____ THE INPUT
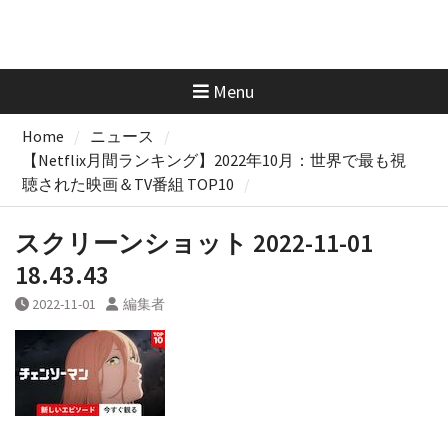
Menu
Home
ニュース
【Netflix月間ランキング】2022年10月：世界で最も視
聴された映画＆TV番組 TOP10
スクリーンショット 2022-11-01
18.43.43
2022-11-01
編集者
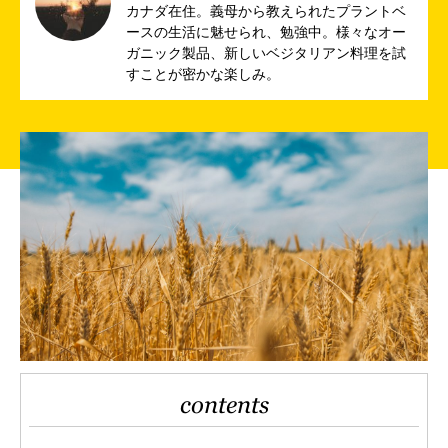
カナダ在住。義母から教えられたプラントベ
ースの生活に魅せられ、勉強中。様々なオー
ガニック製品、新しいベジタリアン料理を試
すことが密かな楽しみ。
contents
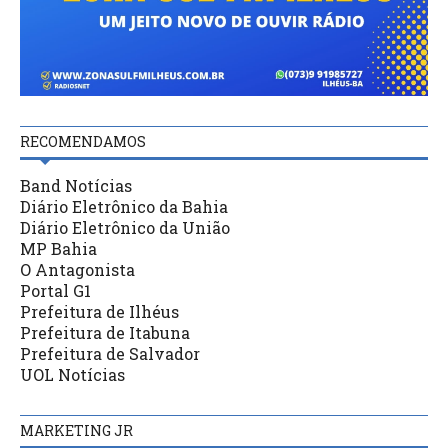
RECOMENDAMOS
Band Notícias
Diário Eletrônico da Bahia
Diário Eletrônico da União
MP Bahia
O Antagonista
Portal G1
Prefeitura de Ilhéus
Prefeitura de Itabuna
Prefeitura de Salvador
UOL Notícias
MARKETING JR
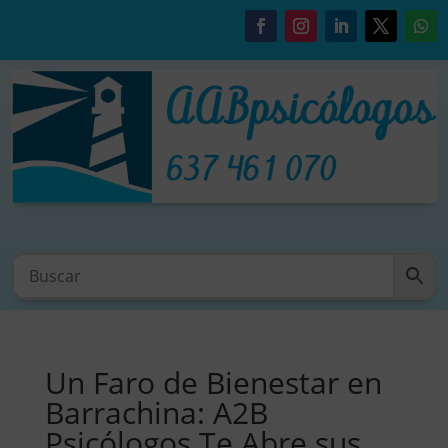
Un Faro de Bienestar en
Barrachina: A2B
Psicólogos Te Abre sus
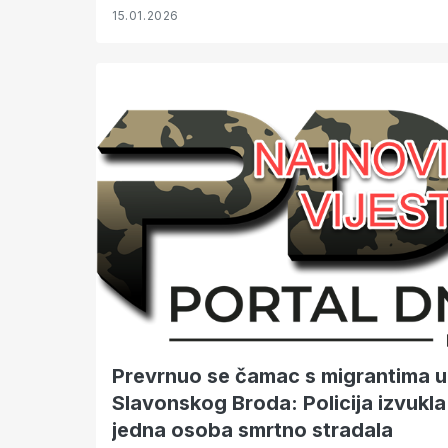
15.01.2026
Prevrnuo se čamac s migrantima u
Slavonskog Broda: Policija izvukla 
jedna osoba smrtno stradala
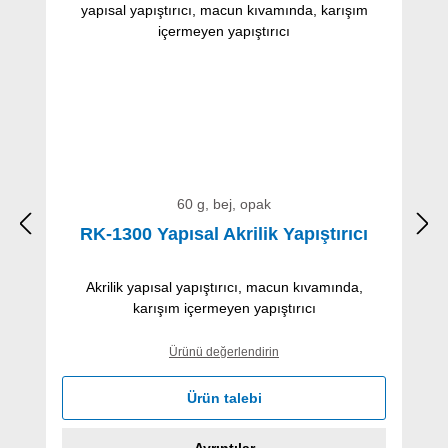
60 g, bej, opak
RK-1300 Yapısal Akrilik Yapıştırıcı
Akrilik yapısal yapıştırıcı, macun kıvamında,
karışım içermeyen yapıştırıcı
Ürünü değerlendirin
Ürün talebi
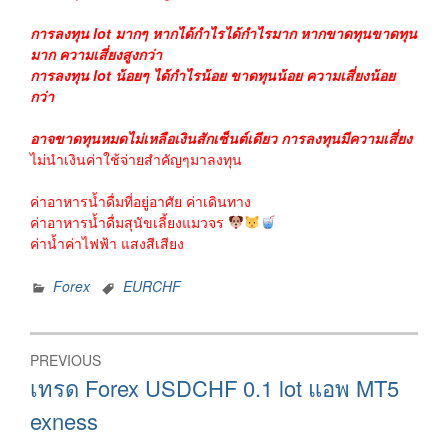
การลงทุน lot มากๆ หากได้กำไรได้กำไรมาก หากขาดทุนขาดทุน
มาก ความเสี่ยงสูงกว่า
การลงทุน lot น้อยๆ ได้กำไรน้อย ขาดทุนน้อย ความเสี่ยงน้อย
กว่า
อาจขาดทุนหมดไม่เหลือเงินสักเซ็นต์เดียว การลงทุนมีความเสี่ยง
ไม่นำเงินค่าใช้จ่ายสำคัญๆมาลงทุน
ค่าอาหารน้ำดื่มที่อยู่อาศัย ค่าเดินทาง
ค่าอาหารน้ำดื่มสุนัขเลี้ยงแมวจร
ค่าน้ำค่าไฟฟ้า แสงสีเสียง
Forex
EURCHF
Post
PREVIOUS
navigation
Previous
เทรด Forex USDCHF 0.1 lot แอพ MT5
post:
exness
________
- **ASSIGNMENT**
Print the records above word for word, omitting any picture they contain.

- **EXERCISE OUTPUT**
Menu
Home
ニュース
【Netflix月間ランキング】2022年10月：世界で最も視
聴された映画＆TV番組 TOP10
スクリーンショット 2022-11-01
18.43.43
2022-11-01
編集者
カナダ在住。義母から教えられたプラントベ
ースの生活に魅せられ、勉強中。様々なオー
ガニック製品、新しいベジタリアン料理を試
すことが密かな楽しみ。
contents
RECOMENDAMOS
Band Notícias
Diário Eletrônico da Bahia
Diário Eletrônico da União
MP Bahia
O Antagonista
Portal G1
Prefeitura de Ilhéus
Prefeitura de Itabuna
Prefeitura de Salvador
UOL Notícias
MARKETING JR
Un Faro de Bienestar en
Barrachina: A2B
Psicólogos Te Abre sus
15.01.2026
Prevrnuo se čamac s migrantima u
Slavonskog Broda: Policija izvukla 
jedna osoba smrtno stradala
60 g, bej, opak
RK-1300 Yapısal Akrilik Yapıştırıcı
Akrilik yapısal yapıştırıcı, macun kıvamında,
karışım içermeyen yapıştırıcı
Ürünü değerlendirin
Ürün talebi
การลงทุน lot มากๆ หากได้กำไรได้กำไรมาก หากขาดทุนขาดทุน
มาก ความเสี่ยงสูงกว่า
การลงทุน lot น้อยๆ ได้กำไรน้อย ขาดทุนน้อย ความเสี่ยงน้อย
กว่า
อาจขาดทุนหมดไม่เหลือเงินสักเซ็นต์เดียว การลงทุนมีความเสี่ยง
ไม่นำเงินค่าใช้จ่ายสำคัญๆมาลงทุน
ค่าอาหารน้ำดื่มที่อยู่อาศัย ค่าเดินทาง
ค่าอาหารน้ำดื่มสุนัขเลี้ยงแมวจร
ค่าน้ำค่าไฟฟ้า แสงสีเสียง
Forex
EURCHF
Post
PREVIOUS
navigation
Previous
เทรด Forex USDCHF 0.1 lot แอพ MT5
post:
exness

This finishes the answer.